Auto Inc expects double-digit growth; PV volumes will reach 3.5 million in FY23, Auto News, ET Auto

In FY21, the PV industry in India recorded sales of 2.7 million units and is expected to reach around 3.1 million in FY22.

New Delhi:

After the long-term impact of several unprecedented factors, India’s auto industry is optimistic about achieving double-digit growth in the coming financial year, market leaders said at a event titled “Reimagine 2022: Preparing the Indian Automotive Industry to be the Future”. -Ready’ produced by C2FO in association with ETAuto this Friday.

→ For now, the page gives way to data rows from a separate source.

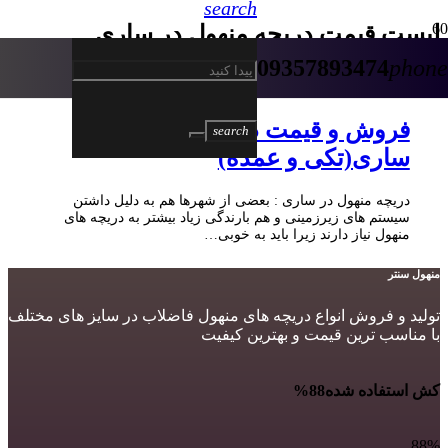
search
لیست قیمت دریچه منهول در ساری
09357893474
phone
5 سال پیش
فروش و قیمت دریچه منهول در
search
ساری(تکی و عمده)
دریچه منهول در ساری : بعضی از شهرها هم به دلیل داشتن
سیستم های زیرزمینی و هم بارندگی زیاد بیشتر به دریچه های
منهول نیاز دارند زیرا باید به خوبی…
منهول سنتر
تولید و فروش انواع دریچه های منهول فاضلاب در سایز های مختلف
با مناسب ترین قیمت و بهترین کیفیت
کش استفاده شده
88%
88%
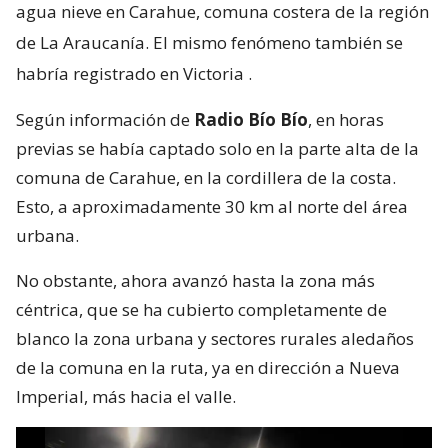
agua nieve en Carahue, comuna costera de la región
de La Araucanía. El mismo fenómeno también se
habría registrado en Victoria
.
Según información de
Radio Bío Bío
, en horas
previas se había captado solo en la parte alta de la
comuna de Carahue, en la cordillera de la costa.
Esto, a aproximadamente 30 km al norte del área
urbana.
No obstante, ahora avanzó hasta la zona más
céntrica, que se ha cubierto completamente de
blanco la zona urbana y sectores rurales aledaños
de la comuna en la ruta, ya en dirección a Nueva
Imperial, más hacia el valle.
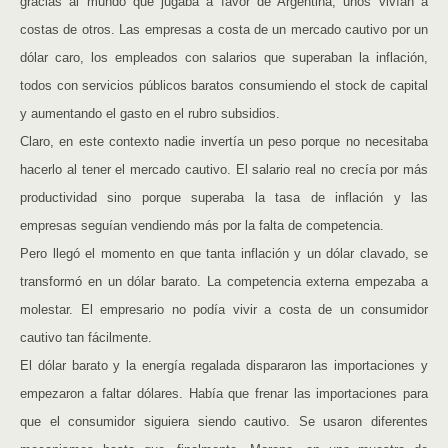
gracias al mundo que jugaba a favor de Argentina, unos vivían a
costas de otros. Las empresas a costa de un mercado cautivo por un
dólar caro, los empleados con salarios que superaban la inflación,
todos con servicios públicos baratos consumiendo el stock de capital
y aumentando el gasto en el rubro subsidios.
Claro, en este contexto nadie invertía un peso porque no necesitaba
hacerlo al tener el mercado cautivo. El salario real no crecía por más
productividad sino porque superaba la tasa de inflación y las
empresas seguían vendiendo más por la falta de competencia.
Pero llegó el momento en que tanta inflación y un dólar clavado, se
transformó en un dólar barato. La competencia externa empezaba a
molestar. El empresario no podía vivir a costa de un consumidor
cautivo tan fácilmente.
El dólar barato y la energía regalada dispararon las importaciones y
empezaron a faltar dólares. Había que frenar las importaciones para
que el consumidor siguiera siendo cautivo. Se usaron diferentes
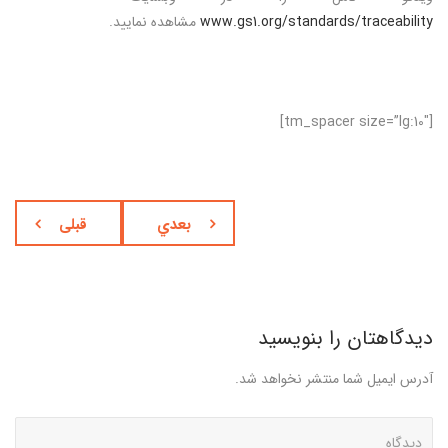
www.gs1.org/standards/traceability
مشاهده نمایید.
[tm_spacer size=”lg:10″]
بعدي
قبلی
دیدگاهتان را بنویسید
آدرس ایمیل شما منتشر نخواهد شد.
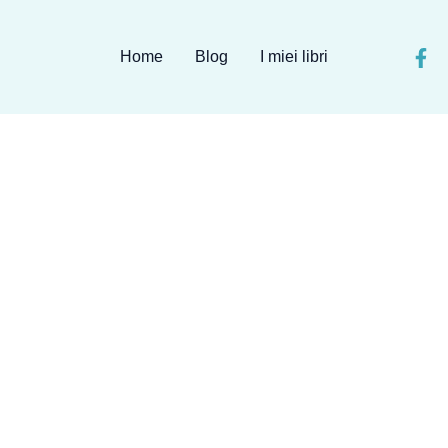
Home
Blog
I miei libri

Driven by strong consumer demand and the need for personal mobility, Rahul Bharti, Executive Director – Corporate Planning, Maruti Suzuki, said FY23 will be a “good year” for the company and the industry in his outfit. Despite the disruption in the supply chain, it is estimated that sales of up to 3.4 to 3.5 million passenger vehicles (PV) should be achievable during the year.

In FY21, the PV industry in India recorded sales of 2.7 million units and is expected to reach around 3.1 million in FY22.

Although Bharti is positive about the growth story, he points out that there has been a sharp decline in the compound annual growth rate (CAGR) of PV sales since the pre-Covid period. It fell from 12.6% in 1990-2000 to 1.3% in 2015-2020. He said India is not progressing in terms of car ownership and affordability, which in turn depends on car prices, per capita income and regulatory structure.

Nirajan Gupta, CFO of Hero MotoCorp, is optimistic about the two-wheeler’s growth story. According to him, the mobility requirement is not disappearing. Although demand on the rural side has been weak, the fundamentals of the agricultural sector, rural economy and crop cycles remain bright.

He said two factors led to the drop in rural demand. First, the second wave of Covid-19 was too bad to shake consumer confidence and people started saving money instead of borrowing to spend. The second factor is the return of migrant labour, the sole breadwinner, to their villages, depriving families of their income.

However, as different sectors open up, more people will return to work and reliance on a single source of income will be less and people will be able to save money to spend, he said.

“In the hinterland, there is still a part of Indonesia (10 million people) that has no mechanized two-wheelers at all, and that’s a huge number. Two-wheelers don’t are not about style here; it’s about necessity. So, the opportunity for growth is immense. There’s no reason double-digit growth shouldn’t happen for the industry.” , did he declare.

The immediate impact could be overlooked due to the geopolitical situation, but long-term demand will return. Whereas for stock markets, people look at the short term, but when we invest in companies, we look at the long term, Gupta added.

In the meantime, a few factors need to fall into place, he said. Deeper finance penetration, an environment conducive to growth with easy regulations, and OEM collaboration are the most important among them. “I think we are very competitive, but we collaborate badly.”

Looking back on the past two heartbreaking years, GN Gauba, Chief Financial Officer of Motherson Sumi Wiring India, said that the auto industry has always been tested, but the positive part is that the Indian auto industry is a very family. united. OEMs and their supply chains work closely with each other. Despite the challenges faced during the pandemic, the industry shifted manufacturing to ventilators and even during a severe chip shortage, it managed to be flexible.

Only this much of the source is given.